Сложившийся на рубеже веков (не без влияния Ницше) культ творчества толкал на то, чтобы пересмотреть понятия нормы и ненормальности. В «Заметке о “нормальном” и “ненормальном”» московский психиатр Ю.В. Каннабих (1872–1939) писал: «Этически нормален — человек-творец, который, по выражению Emmerson’a, чтит свою душу» и перефразировал Ницше: «Великие люди и великие дела усиливают амплитуду жизни». При этом подразумевалось, что условия для такого рода «нормальности» появятся только с установлением в России политических свобод. Его коллега А.А. Токарский в публичной лекции о страхе смерти утверждал, что человеческая жизнь измеряется не длительностью, а интенсивностью, причем действительно интенсивно жить человек начинает, когда выходит за пределы личного существования и отдает жизнь другим. В тон ему физиолог А.И. Яроцкий (1866–1944) писал, что долгота жизни субъективна и зависит от того, насколько человек верит в идеалы56.
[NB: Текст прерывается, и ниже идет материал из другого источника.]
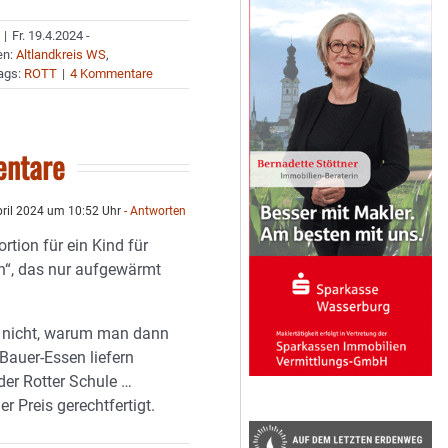
|
Fr. 19.4.2024 -
en:
Altlandkreis WS
,
ags:
ROTT
|
4 Kommentare
ntare
pril 2024 um 10:52 Uhr
- Antworten
ortion für ein Kind für
en“, das nur aufgewärmt
e nicht, warum man dann
 Bauer-Essen liefern
 der Rotter Schule …
r Preis gerechtfertigt.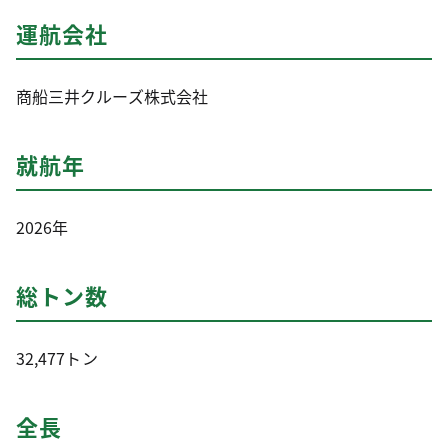
運航会社
商船三井クルーズ株式会社
就航年
2026年
総トン数
32,477トン
全長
За участие в марксистском кружке Яроцкий был арестован и сослан. Оказавшись впоследствии в Париже, он нашел пристанище в лаборатории знаменитого иммунолога И.И. Мечникова. Мечников исследовал, в частности, бактериальную флору кишечника и ее позитивное влияние на здоровье и продолжительность жизни. Яроцкий, однако, пришел к выводу, что его патрон преувеличивает значение «толстой кишки с обитающими в ней микробами»: «нельзя… полагаться на мечников-скую простоквашу… Более справедливым кажется учение Толстого, по которому преждевременное наступление дряхлости в современных поколениях людей объясняется… нравственным разладом, следствием противоречия требований морали… с современным государственным и социальным строем». Единственный, согласно Яроцкому, способ оздоровить население страны, похожей на «большую тюрьму», — дать людям свободу. И горе, и боль «переносятся гораздо легче, если человек стоит на точке зрения общественного деятеля или партийного борца… Вера в свое правое дело и конечную победу еще сохранила жизнь Веры Фигнер, М.А. Морозова, несмотря на те нравственные удары, которым они подвергались». Подобно Шарко, направлявшему тех больных, которым не в силах был помочь, к святыням Лурда, российский психиатр предлагал терапию революцией57.